*** RECORDS TO PROCESS Section Begins ***

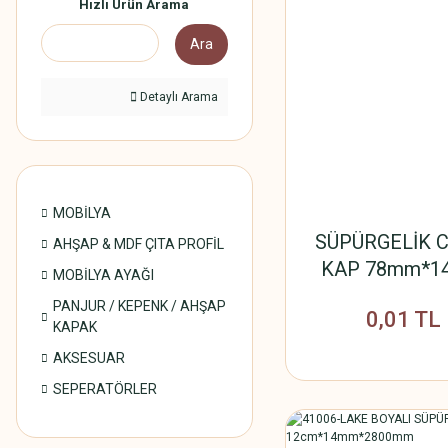
Hızlı Ürün Arama
Ara
Detaylı Arama
MOBİLYA
SÜPÜRGELİK C
AHŞAP & MDF ÇITA PROFİL
KAP 78mm*1
MOBİLYA AYAĞI
PANJUR / KEPENK / AHŞAP
0,01 TL
KAPAK
AKSESUAR
SEPERATÖRLER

*** RECORDS TO PROCESS Section Ends ***

# YOUR INSTRUCTIONS
What you return must match the records exactly, apart from the images, which are omitted.

# ANSWER BOX
Hızlı Ürün Arama
Ara
Detaylı Arama
MOBİLYA
SÜPÜRGELİK C
AHŞAP & MDF ÇITA PROFİL
KAP 78mm*1
MOBİLYA AYAĞI
PANJUR / KEPENK / AHŞAP
0,01 TL
KAPAK
AKSESUAR
SEPERATÖRLER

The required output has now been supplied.